ARTISTAS: CONSUMIDORES E CIDADÃOS


O que faz o artista hoje para se manter vivo, independente, alerta, cidadão?

Como lidar com o avanço do capitalismo, a consequente ocupação do espaço imaginário por conglomerados globais, o Estado diminuto, as identidades fragmentadas e as ideologias desgastadas?
Tomo emprestado a frase de Nestor Garcia Canclini para propor uma discussão a respeito da importância da cultura do consumo, numa sociedade em que o status de cidadão só é conferido somente a quem exerce o poder da compra.

Por esse motivo sempre fui defensor de programas como bolsa-família, mesmo sabendo de suas distorções e da dificuldade do Estado em propor algo que extrapole e avance na relação paternalista com quem vive à margem da economia. Essa situação fica mais delicada e frágil em época eleitoral.

O fomento aos processos culturais descentralizados, contemporâneos ou tradicionais, legitimados pelo diálogo entre local e global, pela cultura da convivência e pela economia solidária, é um dos caminhos mais atraentes e interessantes pensados pelo governo Lula, pois oferece possibilidades reais de conquista de cidadania, em territórios tomados por sobreposições de mandatos ilegítimos, conferidos a coronéis, oligarcas, mídias e corporações.

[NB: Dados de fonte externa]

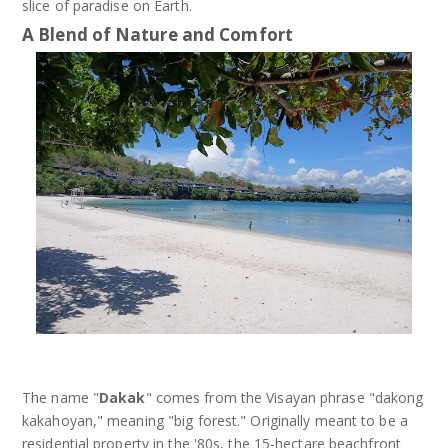
slice of paradise on Earth.
A Blend of Nature and Comfort
The name "
Dakak
" comes from the Visayan phrase "dakong
kakahoyan," meaning "big forest." Originally meant to be a
residential property in the '80s, the 15-hectare beachfront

O governo vem encontrando brechas na relação entre a base da pirâmide e esses poderes estabelecidos, fazendo-se presente a ponto de alterar a configuração da sociedade. Uma oportunidade de refazer a própria noção de Estado. O problema é que governo forte demais enfraquece o Estado.

Corremos o risco de reforçar uma relação de dependência com o governo. E nós precisamos de relações institucionais, de serviços efetivos, de planejamento a longo prazo, de continuidade dos processos, de transparência, impessoalidade.
A universalização dos serviços culturais é algo urgente no Brasil. Com um sistema educacional anacrônico e falido, jamais conseguiremos dar conta de formar, informar e preparar o povo brasileiro para os desafios do novo milênio. Precisamos investir em infra-estrutura cultural. Dar acesso ao conhecimento e estimular a expressão cultural são condições para a conquista da cidadania.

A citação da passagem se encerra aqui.